Zeitgemäße Komponenten verringern die Emissionen von Holzfeuerungen ganz erheblich. Die Emissionsminderungseffekte gehen dabei wesentlich über die Verbesserungen hinaus, die über die Änderung der Ableitbedingungen erreicht werden können. Hier kann allenfalls eine Verdünnung und die weitere Streuung der emittierten Partikel erreicht werden, während beim Einsatz von Staubabscheidern tatsächlich bis zu 90 % der Staubpartikel gar nicht erst in die Umwelt gelangen.

Dass eine Verbesserung der Luftqualität durch höhere Schornsteine nicht zu erreichen ist, sollte seit langem bekannt sein.

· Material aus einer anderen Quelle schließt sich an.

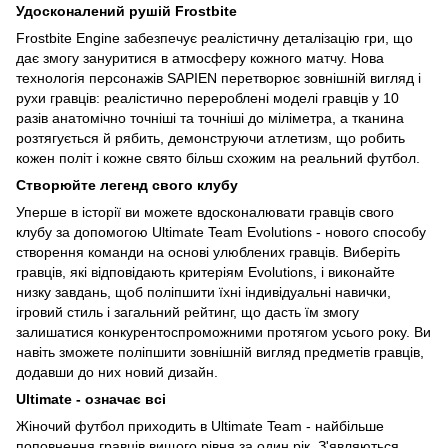
Удосконалений рушій Frostbite
Frostbite Engine забезпечує реалістичну деталізацію гри, що
дає змогу зануритися в атмосферу кожного матчу. Нова
технологія персонажів SAPIEN перетворює зовнішній вигляд і
рухи гравців: реалістично перероблені моделі гравців у 10
разів анатомічно точніші та точніші до міліметра, а тканина
розтягується й рябить, демонструючи атлетизм, що робить
кожен політ і кожне свято більш схожим на реальний футбол.
Створюйте легенд свого клубу
Уперше в історії ви можете вдосконалювати гравців свого
клубу за допомогою Ultimate Team Evolutions - нового способу
створення команди на основі улюблених гравців. Виберіть
гравців, які відповідають критеріям Evolutions, і виконайте
низку завдань, щоб поліпшити їхні індивідуальні навички,
ігровий стиль і загальний рейтинг, що дасть їм змогу
залишатися конкурентоспроможними протягом усього року. Ви
навіть зможете поліпшити зовнішній вигляд предметів гравців,
додавши до них новий дизайн.
Ultimate - означає всі
Жіночий футбол приходить в Ultimate Team - найбільше
поповнення гравців вищого рівня за один рік. З'являються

Die Süddeutsche Zeitung kritisiert diesen Ansatz in einem Beitrag vom 20. September 2021 deutlich und erinnert an die 1980er Jahre, als die Politik unter dem Motto „Hauptsache weg“ auf die Kraft des Windes hoffte, um die Luftverschmutzung zu bekämpfen. Es verwundert nicht, dass Axel Friedrich (Deutsche Umwelthilfe – DUH) in der neuen Regelung nur „politischen Unsinn“ sieht. Die DUH fordert ohnehin seit einiger Zeit, dass die Kommunen die Möglichkeit erhalten, Heizen mit Holz auf emissionsarme Anlagen mit dem Blauen Engel zu beschränken.